_TASK ITEM_
Return all the lines below in which the string "life" appears.

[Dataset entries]
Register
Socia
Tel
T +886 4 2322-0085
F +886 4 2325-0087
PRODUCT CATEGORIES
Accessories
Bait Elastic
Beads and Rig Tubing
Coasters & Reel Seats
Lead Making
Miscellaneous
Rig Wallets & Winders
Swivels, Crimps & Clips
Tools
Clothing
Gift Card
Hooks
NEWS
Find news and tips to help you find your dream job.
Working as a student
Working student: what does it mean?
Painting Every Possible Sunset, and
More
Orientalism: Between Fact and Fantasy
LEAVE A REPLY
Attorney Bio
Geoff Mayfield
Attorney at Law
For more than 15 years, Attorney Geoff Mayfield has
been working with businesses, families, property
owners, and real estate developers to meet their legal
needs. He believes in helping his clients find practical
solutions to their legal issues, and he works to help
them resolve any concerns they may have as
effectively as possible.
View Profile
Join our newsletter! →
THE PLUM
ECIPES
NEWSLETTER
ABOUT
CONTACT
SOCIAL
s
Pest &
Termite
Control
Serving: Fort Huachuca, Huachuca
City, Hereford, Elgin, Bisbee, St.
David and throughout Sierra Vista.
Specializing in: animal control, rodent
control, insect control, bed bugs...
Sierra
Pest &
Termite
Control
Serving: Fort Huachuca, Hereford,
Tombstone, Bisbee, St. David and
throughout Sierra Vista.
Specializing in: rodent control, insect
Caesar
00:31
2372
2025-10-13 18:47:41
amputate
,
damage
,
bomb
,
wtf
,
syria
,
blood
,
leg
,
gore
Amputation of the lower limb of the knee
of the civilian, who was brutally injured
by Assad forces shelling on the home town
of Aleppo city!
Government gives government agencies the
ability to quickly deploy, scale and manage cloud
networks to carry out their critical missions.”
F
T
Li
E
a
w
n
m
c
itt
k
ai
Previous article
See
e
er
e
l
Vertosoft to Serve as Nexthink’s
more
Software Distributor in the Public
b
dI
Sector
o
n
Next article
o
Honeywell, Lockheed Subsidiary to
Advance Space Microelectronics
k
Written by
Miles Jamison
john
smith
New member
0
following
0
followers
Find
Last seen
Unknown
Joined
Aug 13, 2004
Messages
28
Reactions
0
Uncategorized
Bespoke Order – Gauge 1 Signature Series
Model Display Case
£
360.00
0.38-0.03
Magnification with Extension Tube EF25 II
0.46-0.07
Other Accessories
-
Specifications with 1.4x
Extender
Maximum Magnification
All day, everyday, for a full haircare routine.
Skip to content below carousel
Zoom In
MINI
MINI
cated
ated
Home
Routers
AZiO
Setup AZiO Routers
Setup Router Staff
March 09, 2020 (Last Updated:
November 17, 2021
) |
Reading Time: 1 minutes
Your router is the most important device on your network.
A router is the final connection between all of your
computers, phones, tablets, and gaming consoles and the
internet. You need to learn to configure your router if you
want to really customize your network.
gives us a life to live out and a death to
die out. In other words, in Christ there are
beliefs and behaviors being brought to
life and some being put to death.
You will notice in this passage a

_WRITTEN RESPONSE_
gives us a life to live out and a death to
life and some being put to death.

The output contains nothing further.